Who Won the Presidential Debate: When We Get Over Our Debate Hangover, We Will Realize Romney Was All Lies

Impact

When Romney’s campaign said they wouldn’t let their campaign be dictated by fact checkers, I had no idea how seriously they meant it.

By most accounts, Mitt Romney delivered a sucker punch to President Obama in the first of three presidential debates. As I wrote last night, Romney came off as polished and passionate where Obama appeared disinterested and ill-prepared. But while Romney will surely enjoy a successful debate performance for the rest of this week’s news cycle, his shocking misrepresentations of his campaign platform are going to come back to bite him hard.

Pieces are already sprouting up addressing Romney’s loose license with both his campaign stances and reality.

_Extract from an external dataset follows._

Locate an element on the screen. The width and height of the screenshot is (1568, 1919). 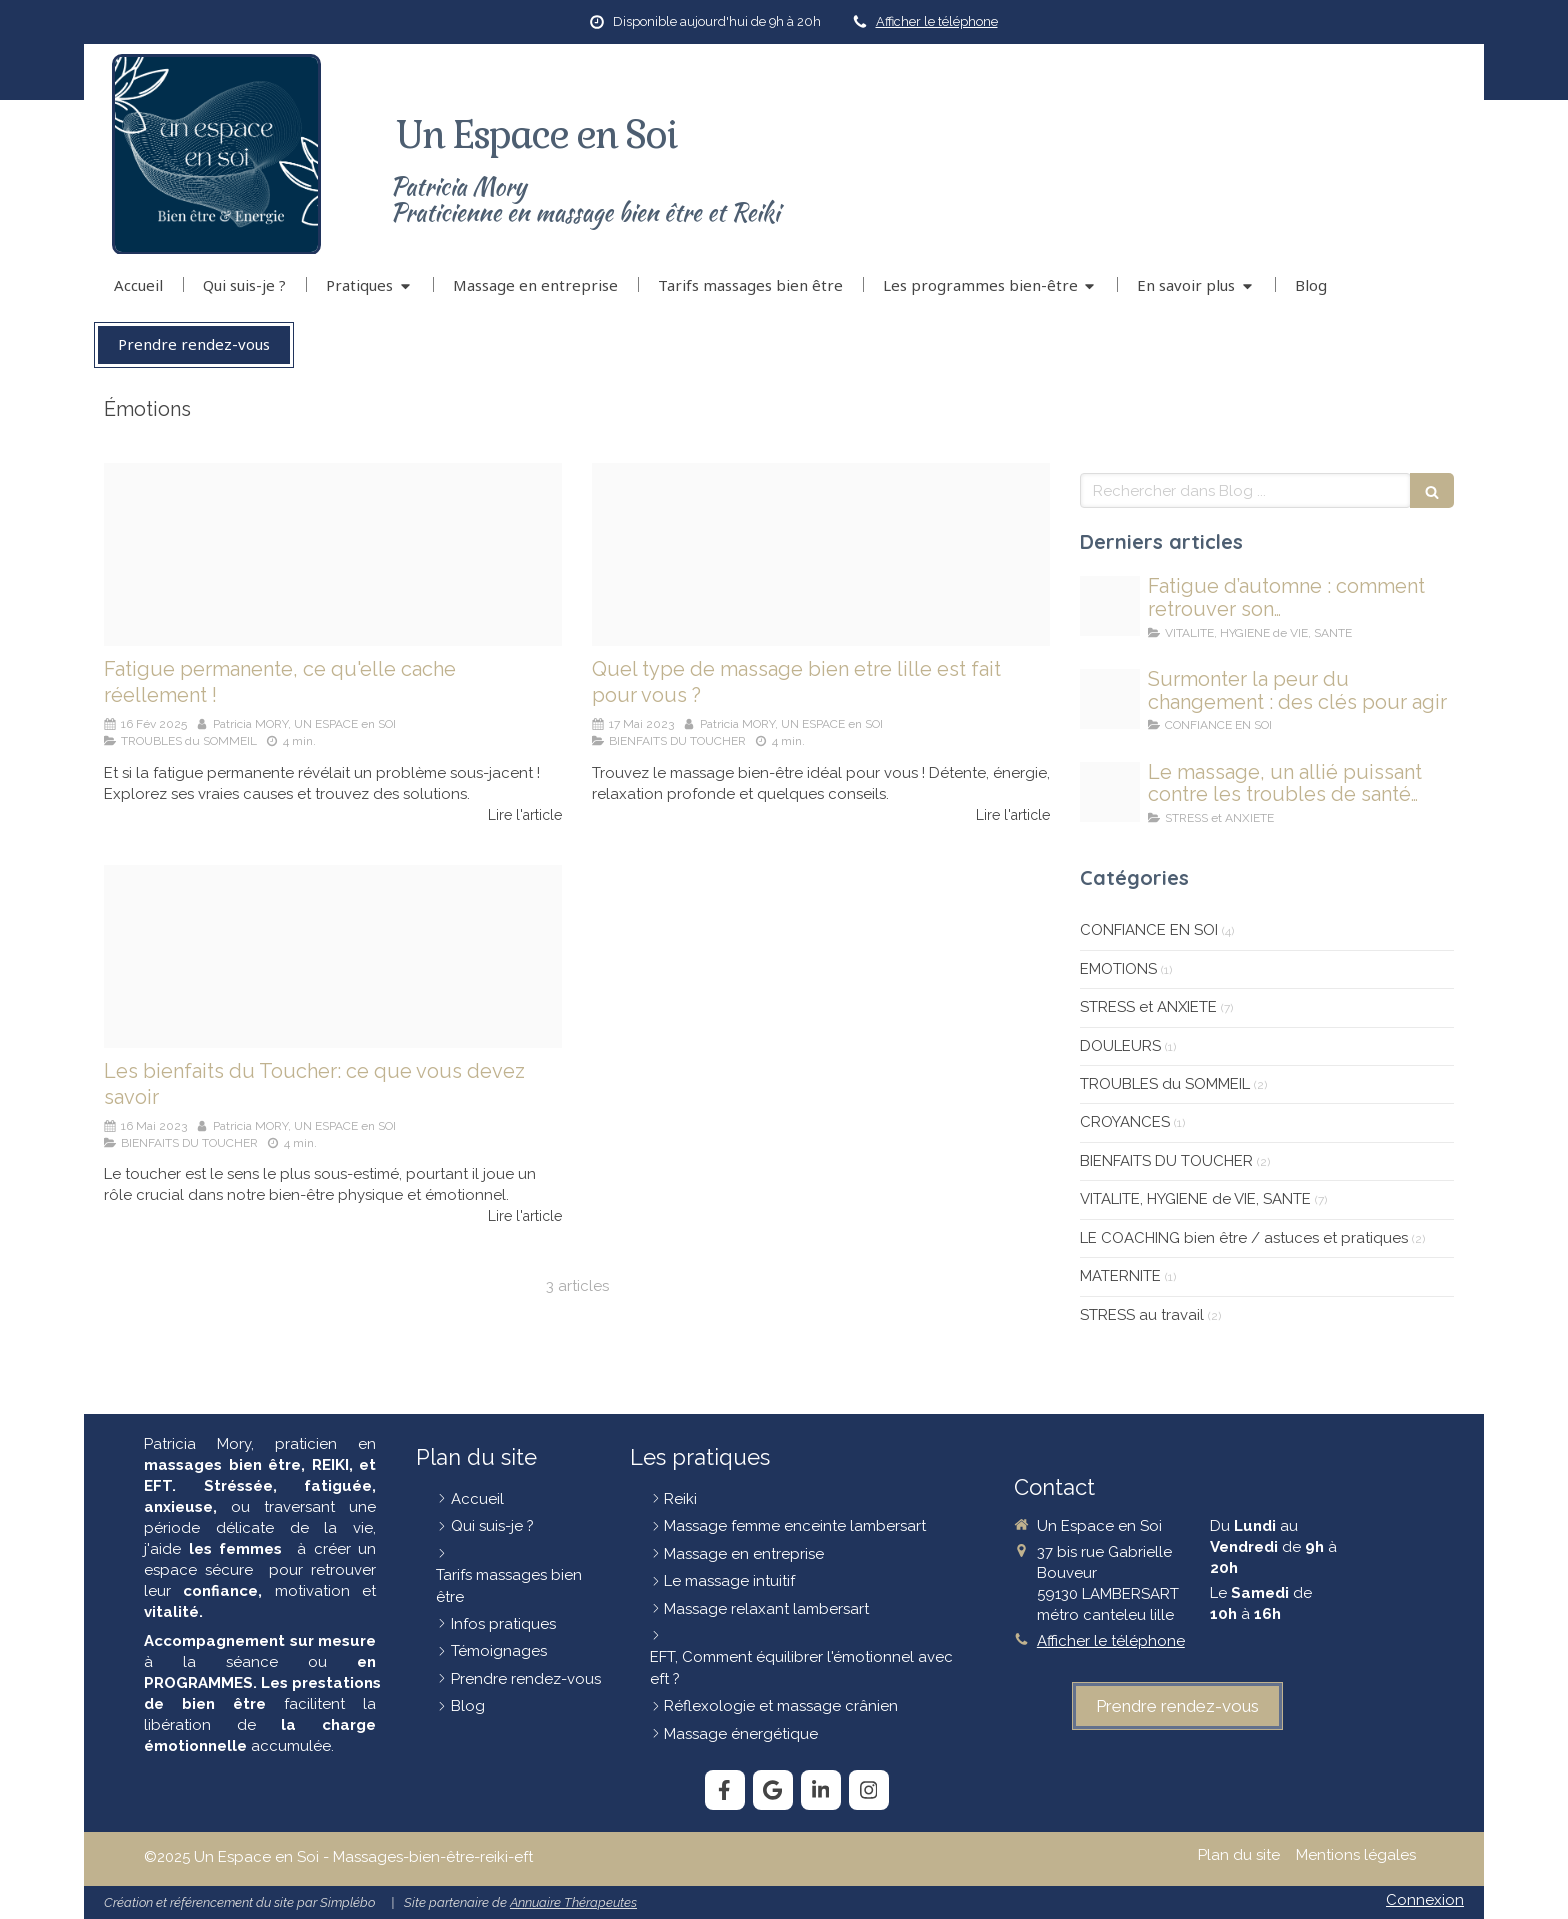
CROYANCES is located at coordinates (1125, 1122).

The lurch to the middle that made Romney come across so well last night is going to hurt him as soon as people realize that everything Romney said last night that they liked so much lies in direct opposition to everything he and running mate Paul Ryan have been saying for months.

In one of his rare moments of lucidity last night, President Obama quipped that Romney was changing his positions five weeks before the election in an effort to distract people from the campaign he had been running for over a year. And you know what? Obama was right.

On taxes, Romney claimed that he had no intention of cutting taxes on the rich or enacting a tax cut that would increase the deficit. On no planet where math exists is that even remotely true. Romney has repeatedly said he wants to restore and expand the Bush-era tax cuts that disproportionately benefit the wealthy. He has stated time and again that he wants to end the estate and gift tax and drop everyone’s tax rates by 20%. Claiming that he has no intention of cutting taxes is blatant dishonesty.

With Medicare, Romney trotted out one of the biggest lies of his campaign season — that President Obama wanted to slash $716 billion from Medicare in cuts that would target seniors. Every fact-checking organization following the campaign trail has declared that to be false, but Romney knows that saying “Obama is cutting $700 billion from Medicare” is easier to score points with than the complex explanation of why that’s not true.

On health care, Romney promised to protect coverage of pre-existing conditions for people who maintain continuous coverage, which would be relevant if it hadn’t already been the law since 1996. Romney also claimed that his plan would cover everyone with pre-existing conditions, something that his campaign explicitly walked back just a few weeks ago, the last time he tried to make that claim. The lie was so bad that Romney’s own campaign adviser admitted that pre-existing conditions would not be covered by the Romney plan immediately following the debate.

But if the lies are so transparent, why lie? Because it seems to work, at least in the short term.

The results of the debate should be proof enough. Within minutes of the debate ending Republicans were gloating on how Romney “crushed” Obama, and Democrats were bemoaning the end of the world and how Obama was throwing the game. Few, if any, major officials decided to focus on details like Romney explicitly saying that his tax plan can just make up the numbers necessary to work or that his tax plan won’t raise taxes while simultaneously claiming he will cut tax deductions (guess what that does to taxes).

However, the press and the public are coming around after their post-Romney debate performance hangover and starting to ask questions. The Obama campaign is already starting to run ads focusing on Romney’s misstatements of fact and pointing out that some of the “studies” Romney cited to in support of his policies were actually editorials. Romney’s campaign has been walking back claims the governor made since the debate ended last night. But the question is whether the damage has already been done.

Romney’s performance and likely poll bump is sure to energize a conservative base that has been lukewarm at best in support of their candidate. To Romney’s base, the fact that he lied isn’t going to be relevant – red-meat voters are looking for style, not substance, and Romney delivered in droves. Energizing the ground game going into the last month of the campaign, especially in swing states, will do a great deal to put Romney back in contention when he was all but out.

The Obama campaign will have to start playing hardball with the Romney campaign if they hope to prevent another debacle like last night. Obama should have anticipated Romney’s sprint for the middle and should have been prepared to call him out on his blatant fabrications. He will have nobody to blame but himself if he fails to prepare accordingly for the next debate. Romney has shown his hand and doubled-down on his flip-flops and hypocrisy. Whether the president decides to call him on it may very well decide the outcome of the election.